→ WHAT YOU SHOULD DO
What you return must be the full data, repeated verbatim, with no pictures in it.

- Opening Delimiter -

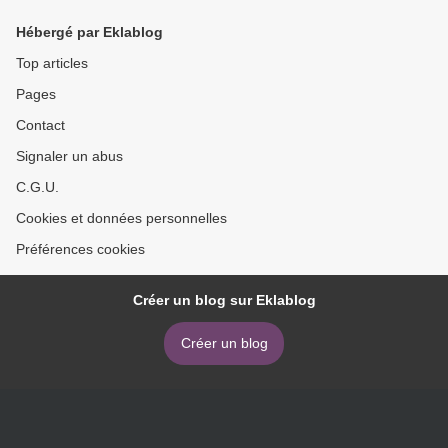
Hébergé par Eklablog
Top articles
Pages
Contact
Signaler un abus
C.G.U.
Cookies et données personnelles
Préférences cookies
Créer un blog sur Eklablog
Créer un blog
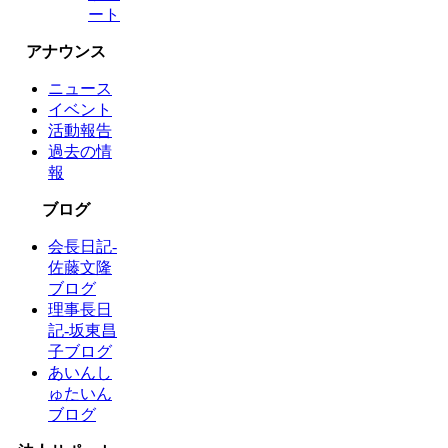
ート
アナウンス
ニュース
イベント
活動報告
過去の情
報
ブログ
会長日記-
佐藤文隆
ブログ
理事長日
記-坂東昌
子ブログ
あいんし
ゅたいん
ブログ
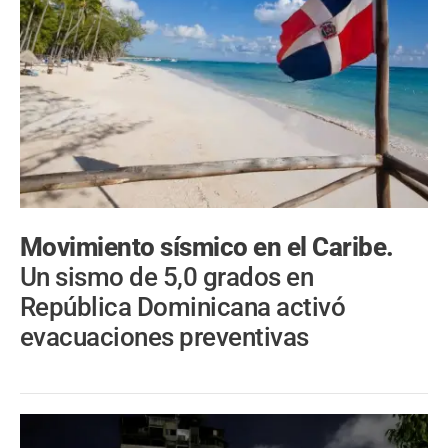
Movimiento sísmico en el Caribe.
Un sismo de 5,0 grados en
República Dominicana activó
evacuaciones preventivas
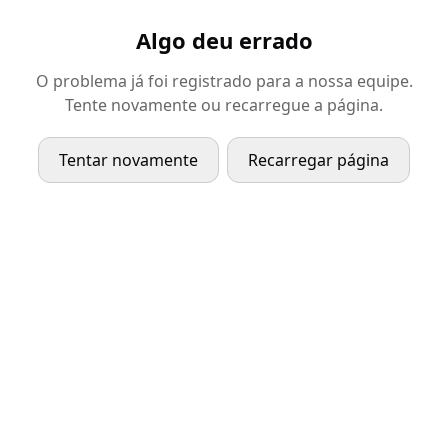
Algo deu errado
O problema já foi registrado para a nossa equipe.
Tente novamente ou recarregue a página.
Tentar novamente
Recarregar página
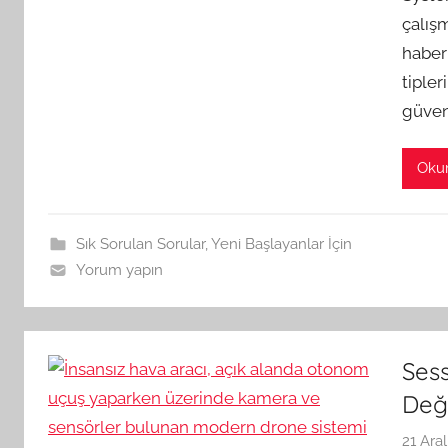
çalış
haber
tiple
güvenl
Oku
Sık Sorulan Sorular
,
Yeni Başlayanlar İçin
Yorum yapın
Sess
Deği
21 Ara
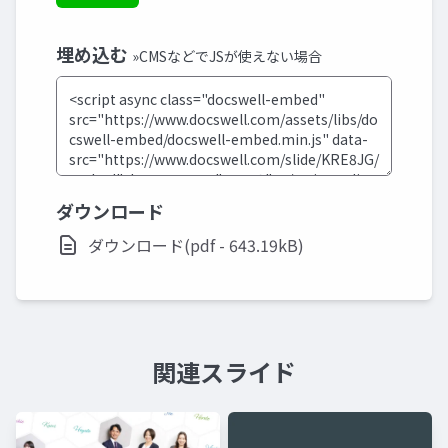
埋め込む
»CMSなどでJSが使えない場合
ダウンロード
ダウンロード(pdf - 643.19kB)
関連スライド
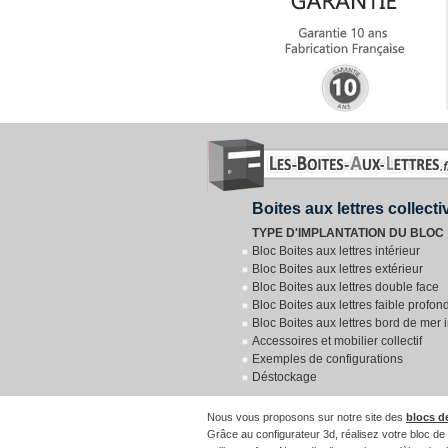
Boites aux lettres collect
TYPE D'IMPLANTATION DU BLOC
Bloc Boites aux lettres intérieur
Bloc Boites aux lettres extérieur
Bloc Boites aux lettres double face
Bloc Boites aux lettres faible profon
Bloc Boites aux lettres bord de mer 
Accessoires et mobilier collectif
Exemples de configurations
Déstockage
Nous vous proposons sur notre site des
blocs d
Grâce au configurateur 3d, réalisez votre bloc de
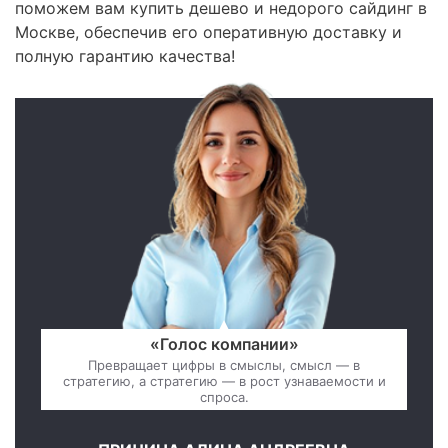
поможем вам купить дешево и недорого сайдинг в
Москве, обеспечив его оперативную доставку и
полную гарантию качества!
«Голос компании»
Превращает цифры в смыслы, смысл — в
стратегию, а стратегию — в рост узнаваемости и
спроса.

- Closing Delimiter -

→ THE COMPLETED TASK
Hébergé par Eklablog
Top articles
Pages
Contact
Signaler un abus
C.G.U.
Cookies et données personnelles
Préférences cookies
Créer un blog sur Eklablog
Créer un blog
ート
アナウンス
ニュース
イベント
活動報告
過去の情
報
ブログ
会長日記-
佐藤文隆
ブログ
理事長日
記-坂東昌
子ブログ
あいんし
ゅたいん
ブログ
Movimiento sísmico en el Caribe.
Un sismo de 5,0 grados en
República Dominicana activó
evacuaciones preventivas
Algo deu errado
O problema já foi registrado para a nossa equipe.
Tente novamente ou recarregue a página.
Tentar novamente
Recarregar página
çalış
haber
tiple
güvenl
Oku
Sık Sorulan Sorular
,
Yeni Başlayanlar İçin
Yorum yapın
Sess
Deği
21 Ara
埋め込む
»CMSなどでJSが使えない場合
ダウンロード
ダウンロード(pdf - 643.19kB)
関連スライド
Boites aux lettres collect
TYPE D'IMPLANTATION DU BLOC
Bloc Boites aux lettres intérieur
Bloc Boites aux lettres extérieur
Bloc Boites aux lettres double face
Bloc Boites aux lettres faible profon
Bloc Boites aux lettres bord de mer 
Accessoires et mobilier collectif
Exemples de configurations
Déstockage
Nous vous proposons sur notre site des
blocs d
Grâce au configurateur 3d, réalisez votre bloc de
поможем вам купить дешево и недорого сайдинг в
Москве, обеспечив его оперативную доставку и
полную гарантию качества!
«Голос компании»
Превращает цифры в смыслы, смысл — в
стратегию, а стратегию — в рост узнаваемости и
спроса.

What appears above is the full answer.